= Gerhard Siegel =

German operatic tenor (born 1963)

Gerhard Siegel (born in 1963) is a German operatic tenor.

== Life and career ==
Born in Trostberg, Siegel studied at the Leopold Mozart Centre in Augsburg with Kammersänger Liselotte Becker-Egner. After engagements at the Theater Trier from 1993, the Anhalt Theatre from 1995 and the Staatstheater Nürnberg from 1998 to 2006, the singer worked freelance.

Siegel gave guest performances at opera houses including Komische Oper Berlin, Deutsche Oper Berlin, Staatsoper Berlin, Staatsoper Wien, Theater an der Wien, Nationaltheater München, Metropolitan Opera in New York, New National Theatre Tokyo, Teatro Real in Madrid, Korea National Opera in Seoul, and Gran Teatre del Liceu in Barcelona.

He made his debut at the Royal Opera House in 2004 as Mime in Wagner's Der Ring des Nibelungen. The role became his signature role which he also performed at the Bayreuth Festival from 2006 to 2008. His roles also include Florestan in Beethoven' Fidelio, the title role in Wagner's Parsifal, Bacchus in Ariadne auf Naxos by Richards Strauss, Herod in his Salome, Tristan in Tristan und Isolde, and the Captain in Alban Berg's Wozzeck. He has worked with conductors such as Antonio Pappano, Jeffrey Tate, James Levine, Ivor Bolton, Zubin Mehta, Jesús López Cobos, Sylvain Cambreling and Christian Thielemann.
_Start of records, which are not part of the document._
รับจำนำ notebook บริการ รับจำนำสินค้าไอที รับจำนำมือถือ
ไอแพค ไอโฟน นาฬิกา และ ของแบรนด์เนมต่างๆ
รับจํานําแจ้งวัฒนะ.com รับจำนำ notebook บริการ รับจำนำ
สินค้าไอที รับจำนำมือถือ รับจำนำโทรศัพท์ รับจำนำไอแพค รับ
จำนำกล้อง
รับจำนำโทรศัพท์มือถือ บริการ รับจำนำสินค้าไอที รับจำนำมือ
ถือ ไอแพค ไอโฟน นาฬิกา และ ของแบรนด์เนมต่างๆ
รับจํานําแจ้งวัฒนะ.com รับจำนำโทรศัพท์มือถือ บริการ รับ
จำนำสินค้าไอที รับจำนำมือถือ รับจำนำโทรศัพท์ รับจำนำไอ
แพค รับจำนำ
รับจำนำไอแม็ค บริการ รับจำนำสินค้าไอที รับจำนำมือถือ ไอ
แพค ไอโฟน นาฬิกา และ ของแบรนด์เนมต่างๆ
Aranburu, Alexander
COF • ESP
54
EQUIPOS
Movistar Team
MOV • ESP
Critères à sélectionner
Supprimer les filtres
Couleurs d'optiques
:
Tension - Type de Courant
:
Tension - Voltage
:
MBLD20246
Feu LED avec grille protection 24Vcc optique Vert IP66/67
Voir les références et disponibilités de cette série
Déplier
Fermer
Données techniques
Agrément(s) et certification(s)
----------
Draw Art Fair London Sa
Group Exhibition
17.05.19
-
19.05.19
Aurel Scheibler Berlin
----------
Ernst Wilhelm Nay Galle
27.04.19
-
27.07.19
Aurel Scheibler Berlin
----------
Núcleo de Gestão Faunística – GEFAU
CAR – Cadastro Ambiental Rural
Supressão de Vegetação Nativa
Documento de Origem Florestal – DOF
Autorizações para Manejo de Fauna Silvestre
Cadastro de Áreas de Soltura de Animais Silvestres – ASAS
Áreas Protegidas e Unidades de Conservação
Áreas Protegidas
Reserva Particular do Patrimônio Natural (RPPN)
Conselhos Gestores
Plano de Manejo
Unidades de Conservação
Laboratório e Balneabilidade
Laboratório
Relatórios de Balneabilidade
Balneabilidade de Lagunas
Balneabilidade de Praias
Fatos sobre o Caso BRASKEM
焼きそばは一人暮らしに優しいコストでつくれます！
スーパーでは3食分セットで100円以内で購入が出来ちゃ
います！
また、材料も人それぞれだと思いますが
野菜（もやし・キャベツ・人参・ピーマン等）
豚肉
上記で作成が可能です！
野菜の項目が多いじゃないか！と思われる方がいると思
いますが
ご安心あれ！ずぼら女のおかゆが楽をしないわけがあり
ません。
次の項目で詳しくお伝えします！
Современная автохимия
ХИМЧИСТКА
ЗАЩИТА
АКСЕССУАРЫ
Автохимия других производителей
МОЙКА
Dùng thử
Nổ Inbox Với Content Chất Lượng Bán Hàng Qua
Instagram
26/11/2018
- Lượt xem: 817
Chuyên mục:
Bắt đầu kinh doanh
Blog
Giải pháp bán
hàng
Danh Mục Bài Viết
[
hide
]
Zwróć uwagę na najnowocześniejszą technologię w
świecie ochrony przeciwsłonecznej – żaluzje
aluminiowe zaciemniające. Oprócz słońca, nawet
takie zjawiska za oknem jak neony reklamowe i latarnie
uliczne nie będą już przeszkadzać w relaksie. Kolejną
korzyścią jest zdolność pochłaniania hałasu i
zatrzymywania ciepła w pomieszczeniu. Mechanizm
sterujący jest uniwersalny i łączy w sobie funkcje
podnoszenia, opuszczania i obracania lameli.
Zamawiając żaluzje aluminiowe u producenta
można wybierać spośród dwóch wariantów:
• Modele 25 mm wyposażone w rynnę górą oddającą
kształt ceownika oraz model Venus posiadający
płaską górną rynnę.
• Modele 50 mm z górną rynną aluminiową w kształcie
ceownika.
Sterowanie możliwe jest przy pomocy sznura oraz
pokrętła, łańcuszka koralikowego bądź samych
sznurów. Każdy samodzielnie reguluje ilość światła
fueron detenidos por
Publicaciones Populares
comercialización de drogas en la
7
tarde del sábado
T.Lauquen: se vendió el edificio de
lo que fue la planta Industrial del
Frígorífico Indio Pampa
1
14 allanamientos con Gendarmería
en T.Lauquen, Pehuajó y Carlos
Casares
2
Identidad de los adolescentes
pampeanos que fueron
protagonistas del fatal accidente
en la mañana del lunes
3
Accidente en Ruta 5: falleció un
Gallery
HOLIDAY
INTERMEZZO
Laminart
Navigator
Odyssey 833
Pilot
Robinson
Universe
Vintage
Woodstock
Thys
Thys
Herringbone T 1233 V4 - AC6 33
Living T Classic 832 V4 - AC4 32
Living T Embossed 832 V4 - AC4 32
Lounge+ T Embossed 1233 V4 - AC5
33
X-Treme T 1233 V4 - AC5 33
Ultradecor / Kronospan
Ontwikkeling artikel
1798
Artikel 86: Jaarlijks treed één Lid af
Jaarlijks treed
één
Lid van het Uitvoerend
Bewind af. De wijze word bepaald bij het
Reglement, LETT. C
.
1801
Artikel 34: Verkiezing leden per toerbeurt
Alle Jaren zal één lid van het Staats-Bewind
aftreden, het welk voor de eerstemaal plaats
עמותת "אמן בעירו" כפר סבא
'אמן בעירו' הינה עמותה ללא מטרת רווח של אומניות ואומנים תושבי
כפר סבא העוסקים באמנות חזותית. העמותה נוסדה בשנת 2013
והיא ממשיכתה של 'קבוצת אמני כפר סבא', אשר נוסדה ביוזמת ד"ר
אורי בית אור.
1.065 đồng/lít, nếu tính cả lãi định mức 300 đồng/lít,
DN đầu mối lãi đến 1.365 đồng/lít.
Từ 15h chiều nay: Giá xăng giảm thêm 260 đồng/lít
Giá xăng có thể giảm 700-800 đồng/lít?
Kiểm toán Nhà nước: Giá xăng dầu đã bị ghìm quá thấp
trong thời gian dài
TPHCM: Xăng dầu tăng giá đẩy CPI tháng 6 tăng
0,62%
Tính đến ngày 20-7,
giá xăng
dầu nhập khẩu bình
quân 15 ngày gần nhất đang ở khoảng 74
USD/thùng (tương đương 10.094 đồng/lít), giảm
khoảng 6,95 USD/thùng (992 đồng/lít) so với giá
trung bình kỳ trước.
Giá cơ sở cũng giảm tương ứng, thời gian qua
In the 2014/15 season, Siegel appeared in the title role of Wagner's Lohengrin for the first time, at the Theater Augsburg. A reviewer noted his stage presence, exceptional diction and the brilliance of his high register. In 2016, Siegel was Midas in Die Liebe der Danae by Richard Strauss at the Salzburg Festival, staged by Alvis Hermanis and conducted by Franz Welser-Möst.